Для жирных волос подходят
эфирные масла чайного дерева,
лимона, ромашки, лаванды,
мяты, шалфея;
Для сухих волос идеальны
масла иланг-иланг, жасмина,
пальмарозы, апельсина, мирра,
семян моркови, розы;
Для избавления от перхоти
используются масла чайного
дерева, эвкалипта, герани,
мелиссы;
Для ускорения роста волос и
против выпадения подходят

- - - -

■ Work request ■
How many lines in the records hold the string "подходят"? Answer with only that number.

■ Solution to the problem ■
2